To do:
Emit the line that holds "レンタル人気ランキングを見る" and all lines following it through the end of the data, verbatim, and nothing else.

Recorded data:
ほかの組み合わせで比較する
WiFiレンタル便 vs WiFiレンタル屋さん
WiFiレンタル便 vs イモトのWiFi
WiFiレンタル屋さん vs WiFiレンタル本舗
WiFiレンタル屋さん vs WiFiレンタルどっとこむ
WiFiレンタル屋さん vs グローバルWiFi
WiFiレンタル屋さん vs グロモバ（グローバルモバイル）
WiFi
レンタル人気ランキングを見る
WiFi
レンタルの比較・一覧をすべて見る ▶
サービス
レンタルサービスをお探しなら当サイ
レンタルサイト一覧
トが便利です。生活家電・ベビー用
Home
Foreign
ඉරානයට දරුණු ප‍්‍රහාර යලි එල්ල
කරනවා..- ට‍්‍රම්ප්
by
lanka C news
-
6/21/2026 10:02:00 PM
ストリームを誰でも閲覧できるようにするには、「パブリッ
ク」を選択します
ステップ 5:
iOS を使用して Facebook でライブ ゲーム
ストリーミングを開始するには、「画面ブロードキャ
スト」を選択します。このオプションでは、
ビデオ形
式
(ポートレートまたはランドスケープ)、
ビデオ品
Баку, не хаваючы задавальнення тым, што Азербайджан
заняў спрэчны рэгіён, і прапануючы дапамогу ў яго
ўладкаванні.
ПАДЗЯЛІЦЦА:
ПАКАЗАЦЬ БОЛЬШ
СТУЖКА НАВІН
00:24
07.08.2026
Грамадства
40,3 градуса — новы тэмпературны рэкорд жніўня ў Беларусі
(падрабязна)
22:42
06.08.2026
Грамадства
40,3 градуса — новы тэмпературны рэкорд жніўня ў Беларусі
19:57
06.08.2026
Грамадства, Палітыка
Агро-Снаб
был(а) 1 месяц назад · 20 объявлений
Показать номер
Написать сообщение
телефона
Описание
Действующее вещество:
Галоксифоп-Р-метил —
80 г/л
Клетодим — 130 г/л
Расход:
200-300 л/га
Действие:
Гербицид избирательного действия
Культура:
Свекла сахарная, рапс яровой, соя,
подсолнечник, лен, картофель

Your solution:
レンタル人気ランキングを見る
WiFi
レンタルの比較・一覧をすべて見る ▶
サービス
レンタルサービスをお探しなら当サイ
レンタルサイト一覧
トが便利です。生活家電・ベビー用
Home
Foreign
ඉරානයට දරුණු ප‍්‍රහාර යලි එල්ල
කරනවා..- ට‍්‍රම්ප්
by
lanka C news
-
6/21/2026 10:02:00 PM
ストリームを誰でも閲覧できるようにするには、「パブリッ
ク」を選択します
ステップ 5:
iOS を使用して Facebook でライブ ゲーム
ストリーミングを開始するには、「画面ブロードキャ
スト」を選択します。このオプションでは、
ビデオ形
式
(ポートレートまたはランドスケープ)、
ビデオ品
Баку, не хаваючы задавальнення тым, што Азербайджан
заняў спрэчны рэгіён, і прапануючы дапамогу ў яго
ўладкаванні.
ПАДЗЯЛІЦЦА:
ПАКАЗАЦЬ БОЛЬШ
СТУЖКА НАВІН
00:24
07.08.2026
Грамадства
40,3 градуса — новы тэмпературны рэкорд жніўня ў Беларусі
(падрабязна)
22:42
06.08.2026
Грамадства
40,3 градуса — новы тэмпературны рэкорд жніўня ў Беларусі
19:57
06.08.2026
Грамадства, Палітыка
Агро-Снаб
был(а) 1 месяц назад · 20 объявлений
Показать номер
Написать сообщение
телефона
Описание
Действующее вещество:
Галоксифоп-Р-метил —
80 г/л
Клетодим — 130 г/л
Расход:
200-300 л/га
Действие:
Гербицид избирательного действия
Культура:
Свекла сахарная, рапс яровой, соя,
подсолнечник, лен, картофель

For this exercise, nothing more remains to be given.